The lines below starting at the line containing "Screenshot is 653x2576." and ending at the line containing "Poussan (362, 1761)" are to be repeated exactly, with both ends kept and nothing else added.

Data:
'''

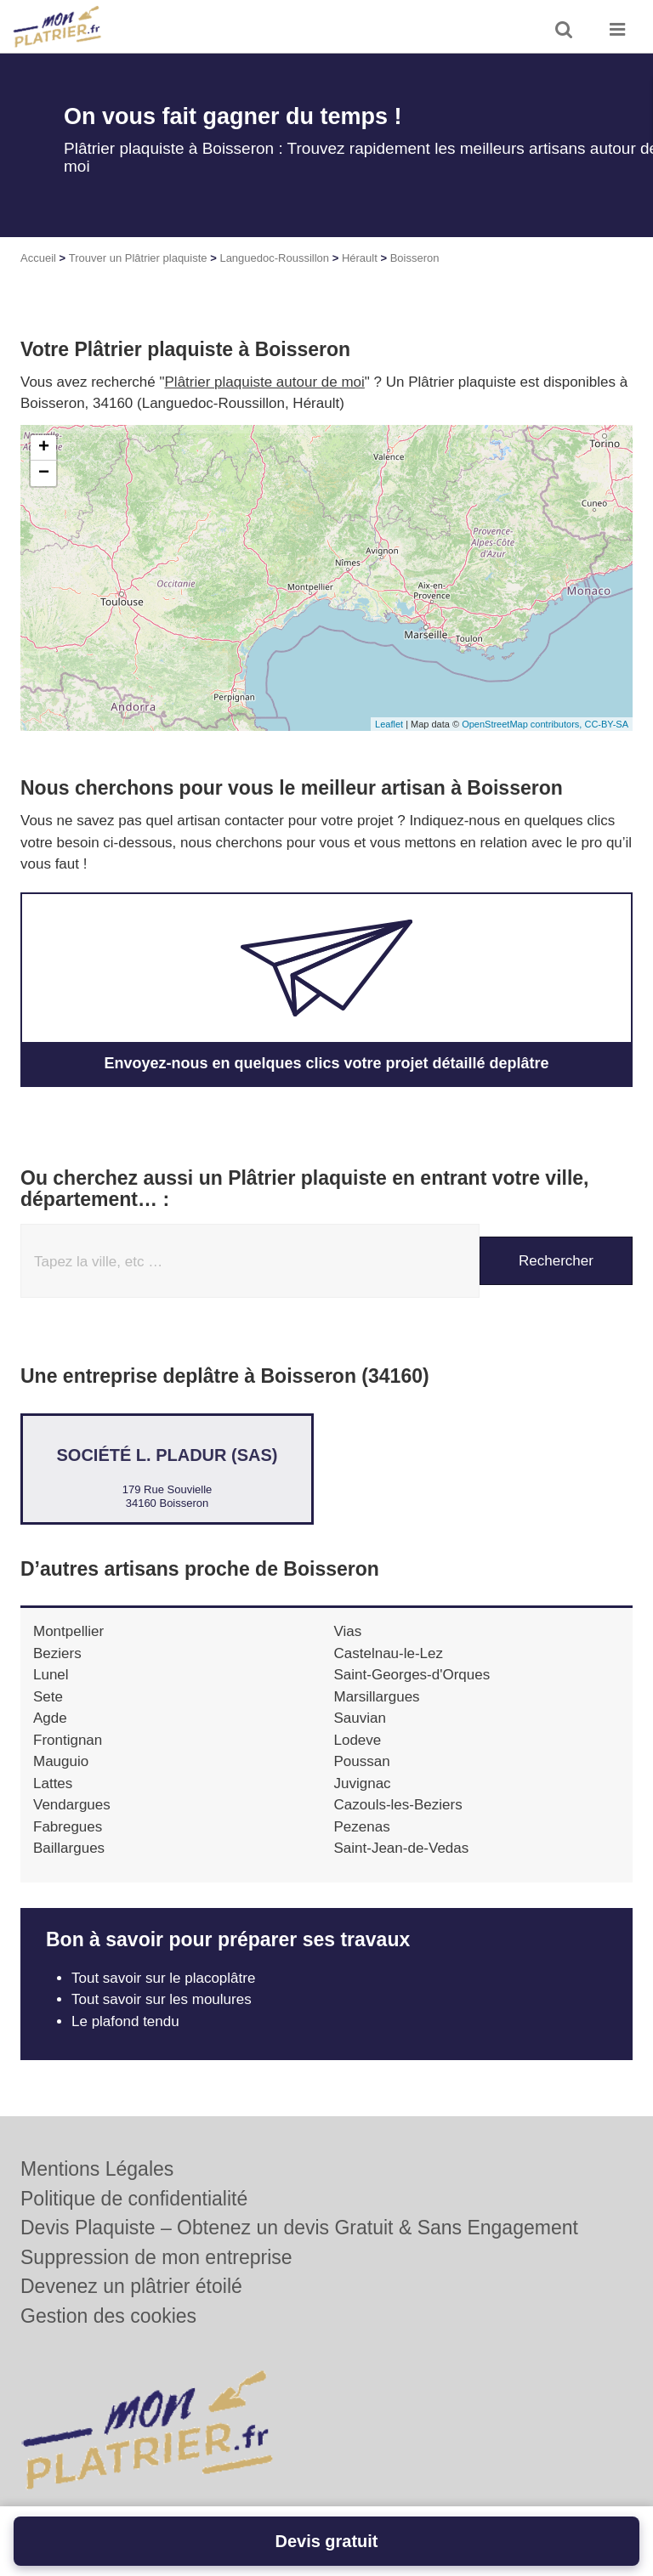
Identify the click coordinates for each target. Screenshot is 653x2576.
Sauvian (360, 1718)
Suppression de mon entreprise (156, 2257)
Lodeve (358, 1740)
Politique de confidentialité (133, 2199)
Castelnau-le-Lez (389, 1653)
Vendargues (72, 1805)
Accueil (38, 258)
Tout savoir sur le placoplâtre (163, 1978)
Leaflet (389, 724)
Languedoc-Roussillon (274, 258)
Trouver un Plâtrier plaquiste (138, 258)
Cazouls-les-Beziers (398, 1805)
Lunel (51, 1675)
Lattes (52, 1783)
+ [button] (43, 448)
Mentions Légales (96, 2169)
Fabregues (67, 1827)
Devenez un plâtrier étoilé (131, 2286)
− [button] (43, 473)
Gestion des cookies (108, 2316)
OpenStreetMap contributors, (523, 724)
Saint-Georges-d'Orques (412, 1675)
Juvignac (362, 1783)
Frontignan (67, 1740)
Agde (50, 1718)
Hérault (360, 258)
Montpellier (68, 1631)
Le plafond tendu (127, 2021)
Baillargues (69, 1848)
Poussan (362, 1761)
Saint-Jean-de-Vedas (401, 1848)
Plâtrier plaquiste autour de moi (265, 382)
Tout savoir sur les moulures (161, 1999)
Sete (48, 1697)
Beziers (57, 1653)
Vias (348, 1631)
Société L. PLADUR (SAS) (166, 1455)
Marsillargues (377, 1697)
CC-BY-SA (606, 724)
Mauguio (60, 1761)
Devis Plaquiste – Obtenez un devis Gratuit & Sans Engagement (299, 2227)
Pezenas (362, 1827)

'''
'''

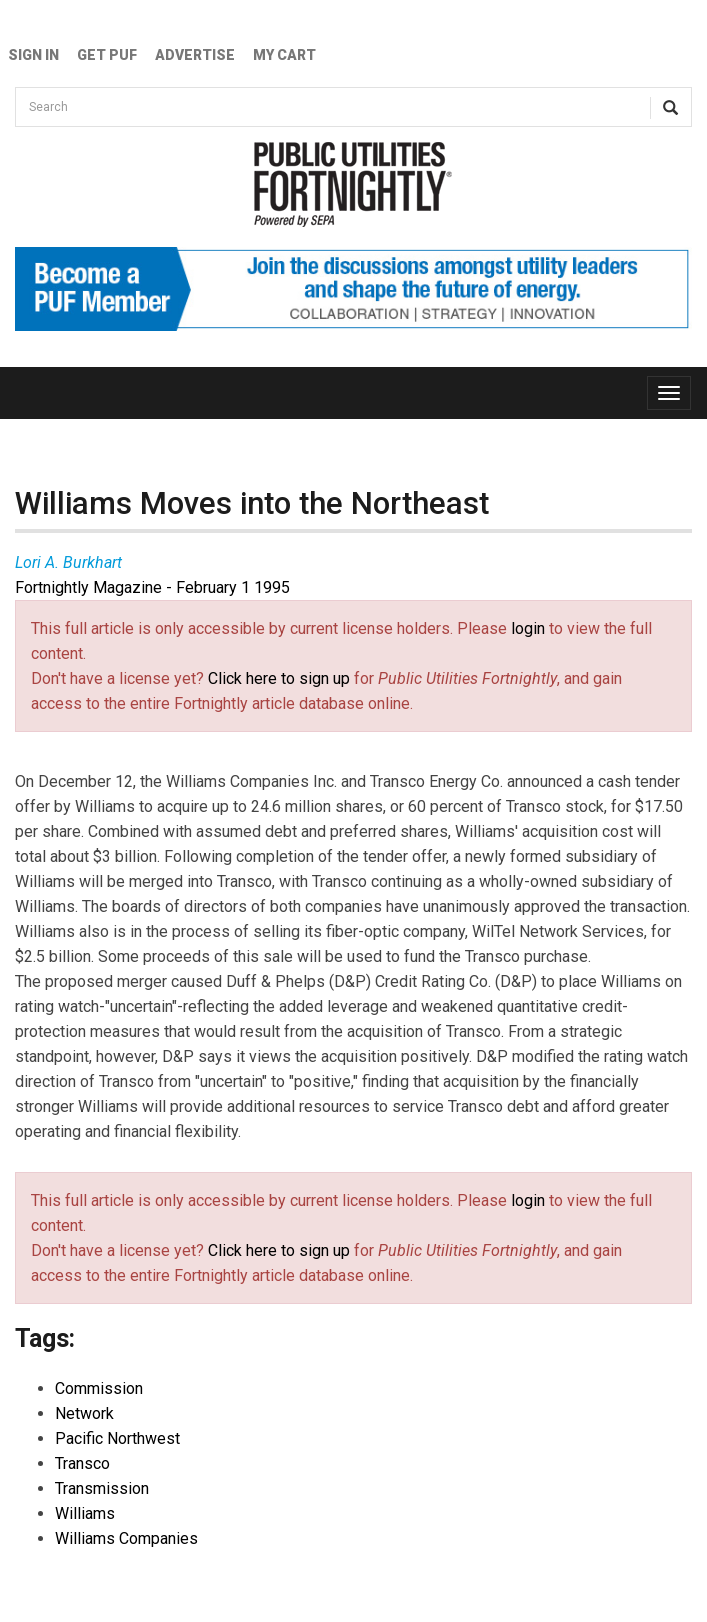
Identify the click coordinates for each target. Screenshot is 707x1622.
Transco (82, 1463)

'''

Solution for this problem:
Identify the click coordinates for each target. Screenshot is 653x2576.
Sauvian (360, 1718)
Suppression de mon entreprise (156, 2257)
Lodeve (358, 1740)
Politique de confidentialité (133, 2199)
Castelnau-le-Lez (389, 1653)
Vendargues (72, 1805)
Accueil (38, 258)
Tout savoir sur le placoplâtre (163, 1978)
Leaflet (389, 724)
Languedoc-Roussillon (274, 258)
Trouver un Plâtrier plaquiste (138, 258)
Cazouls-les-Beziers (398, 1805)
Lunel (51, 1675)
Lattes (52, 1783)
+ [button] (43, 448)
Mentions Légales (96, 2169)
Fabregues (67, 1827)
Devenez un plâtrier étoilé (131, 2286)
− [button] (43, 473)
Gestion des cookies (108, 2316)
OpenStreetMap contributors, (523, 724)
Saint-Georges-d'Orques (412, 1675)
Juvignac (362, 1783)
Frontignan (67, 1740)
Agde (50, 1718)
Hérault (360, 258)
Montpellier (68, 1631)
Le plafond tendu (127, 2021)
Baillargues (69, 1848)
Poussan (362, 1761)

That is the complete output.